(Beginning of Dataset records)

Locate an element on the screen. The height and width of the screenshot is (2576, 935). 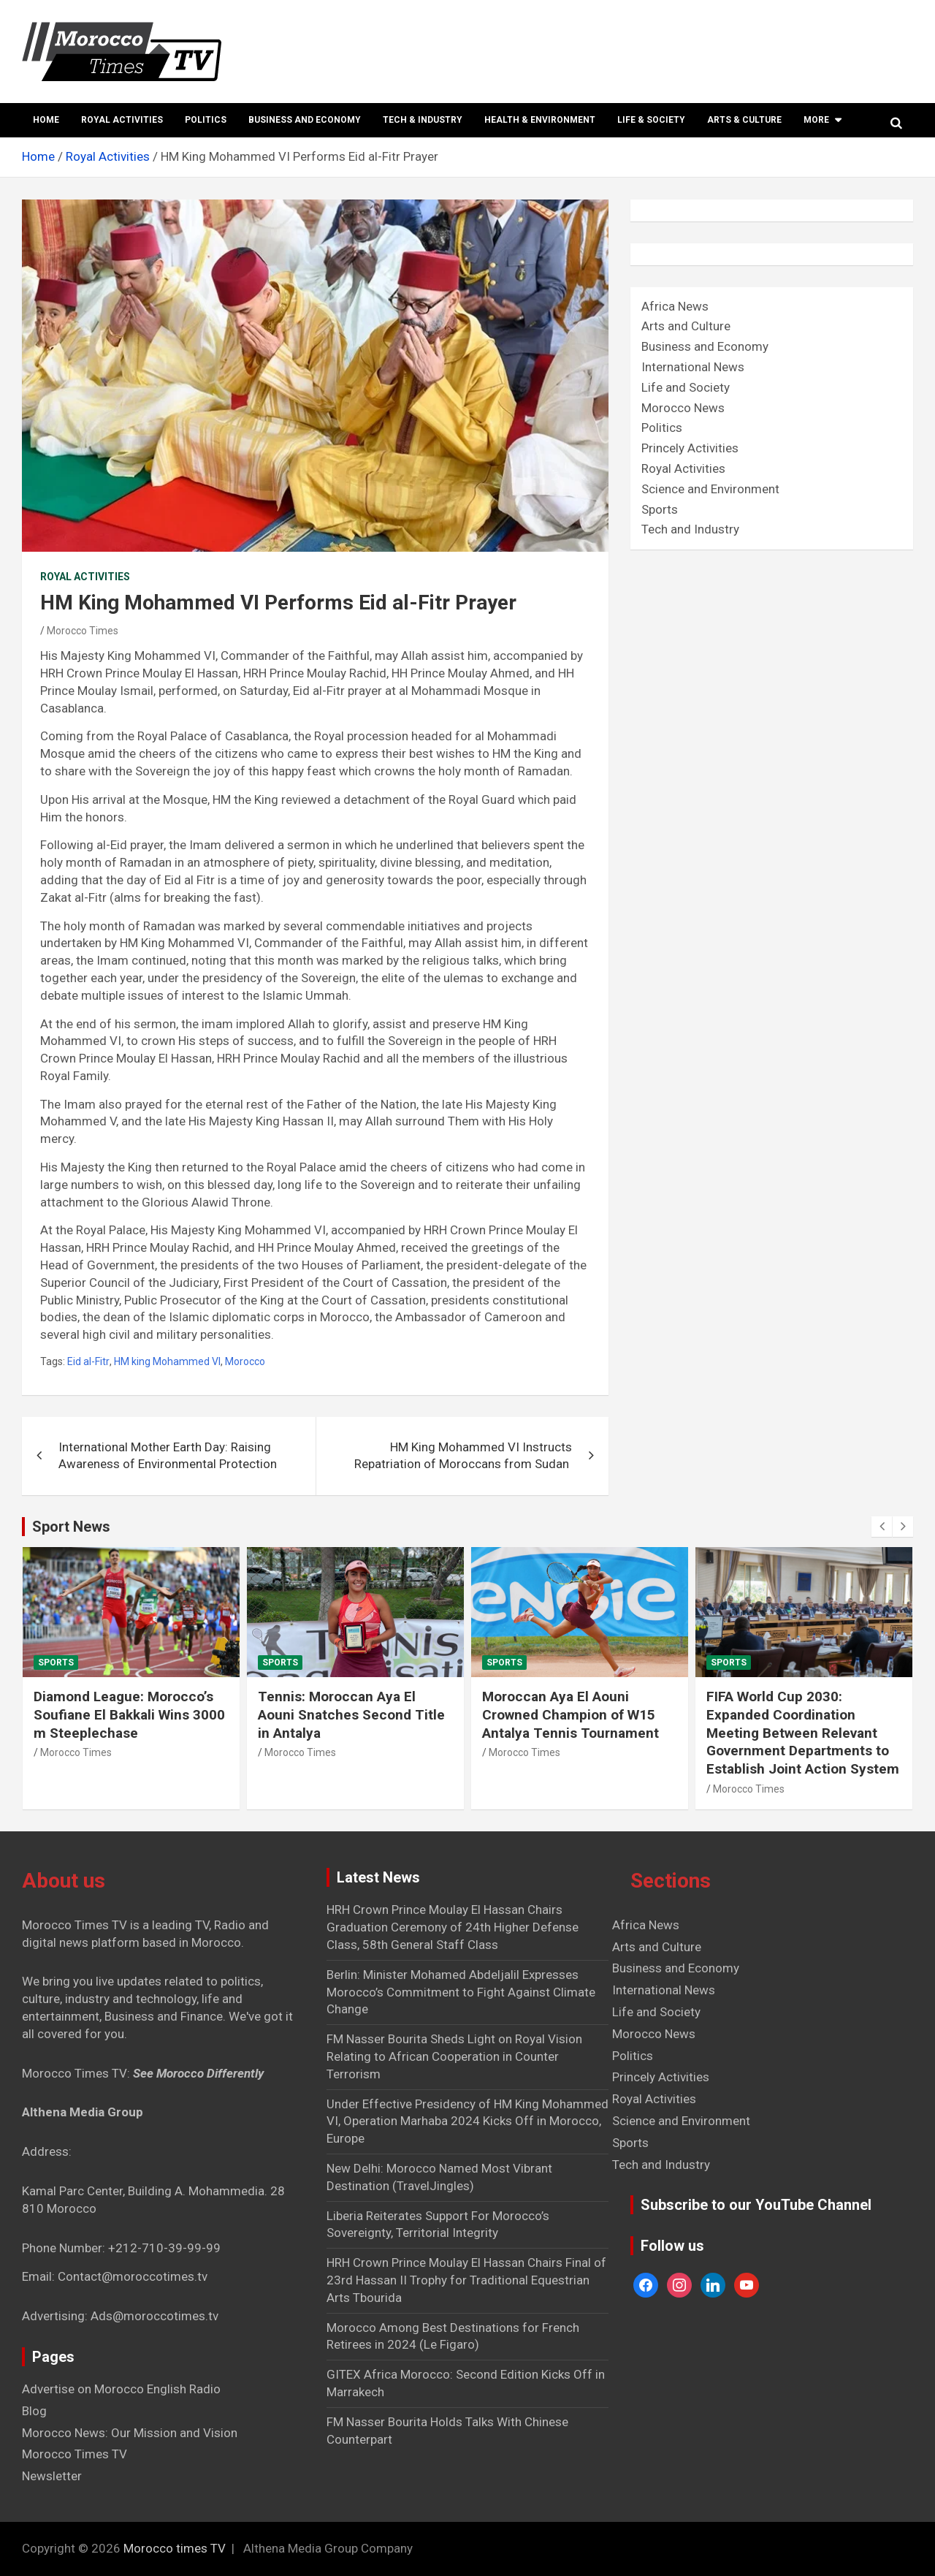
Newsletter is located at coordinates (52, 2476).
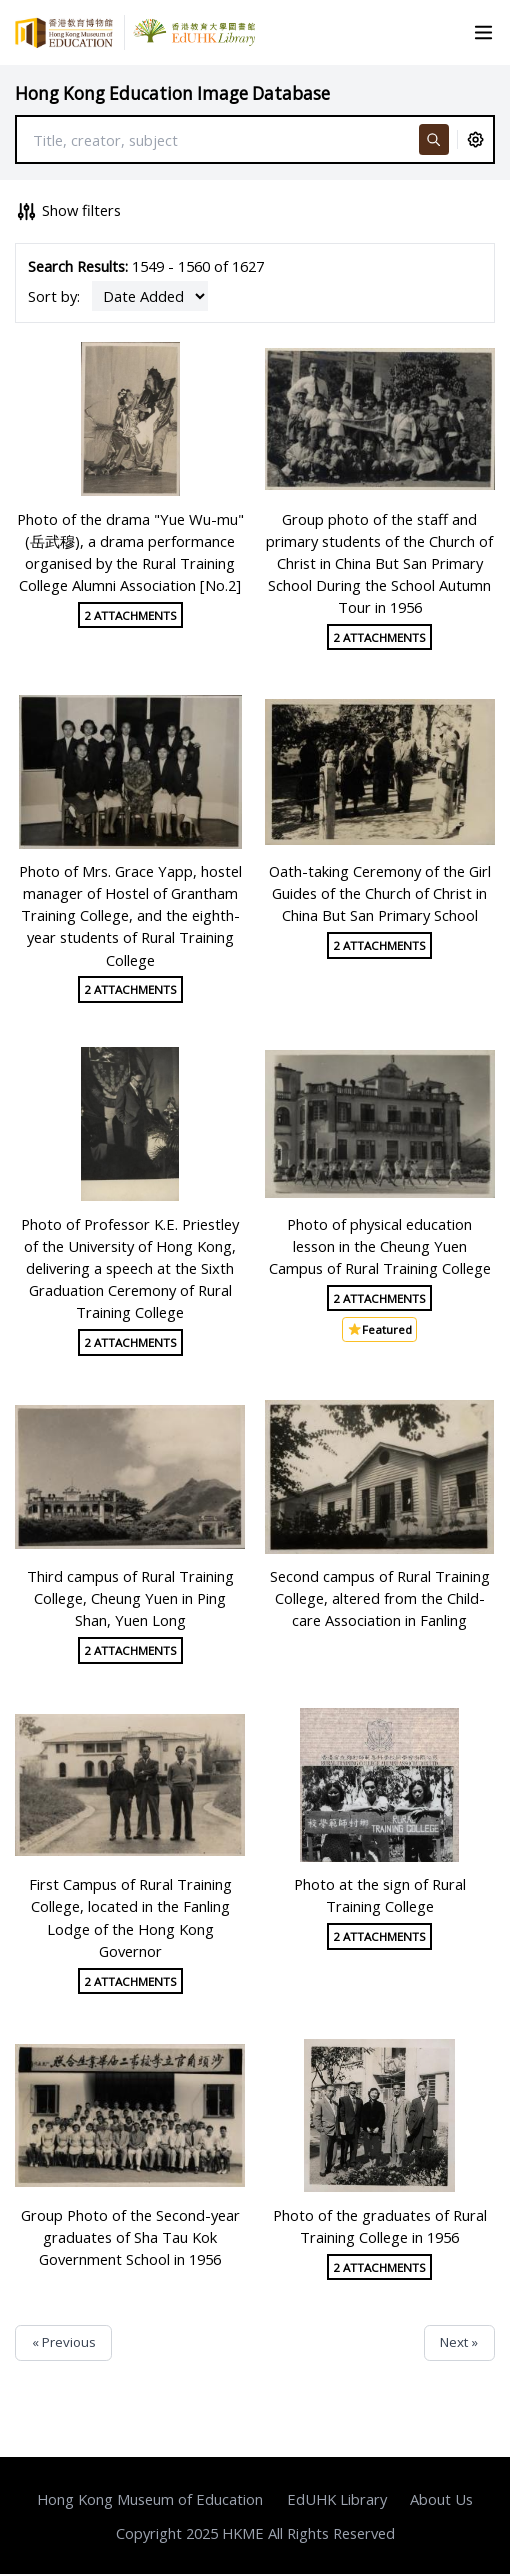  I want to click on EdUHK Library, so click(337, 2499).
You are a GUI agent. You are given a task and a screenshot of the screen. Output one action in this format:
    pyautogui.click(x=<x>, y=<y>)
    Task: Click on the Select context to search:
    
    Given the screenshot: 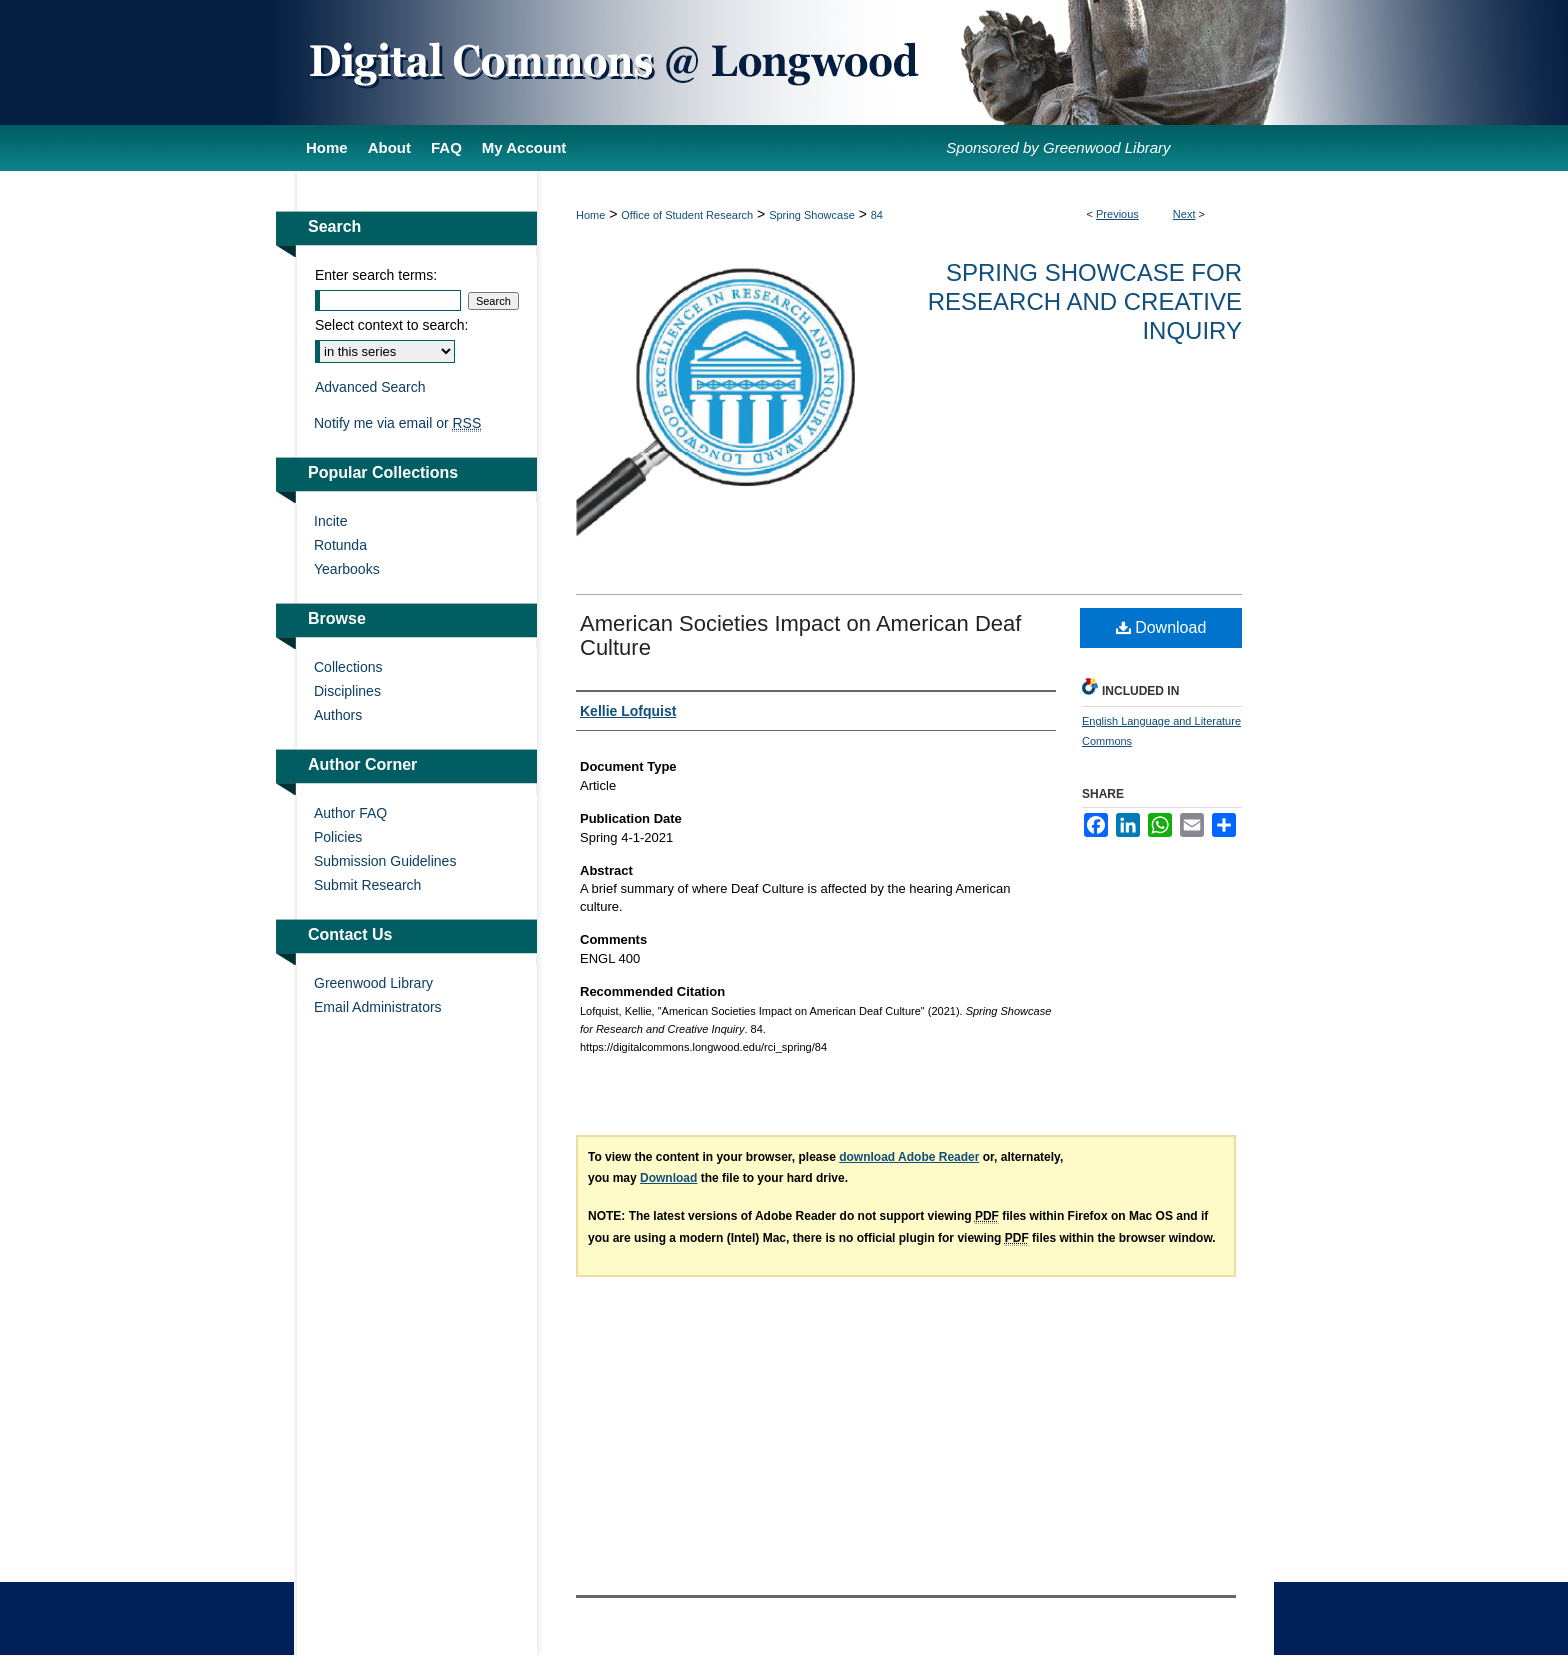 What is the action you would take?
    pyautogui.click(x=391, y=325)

(End of Dataset records)

■ Work instructions:
Exactly the lines from the start of the entries above through the line with "You are a GUI" should be reproduced, and nothing else; drop the pictures.

■ Answer space:
Locate an element on the screen. The height and width of the screenshot is (2576, 935). 
Newsletter is located at coordinates (52, 2476).
  I want to click on EdUHK Library, so click(337, 2499).
You are a GUI agent. You are given a task and a screenshot of the screen. Output one action in this format:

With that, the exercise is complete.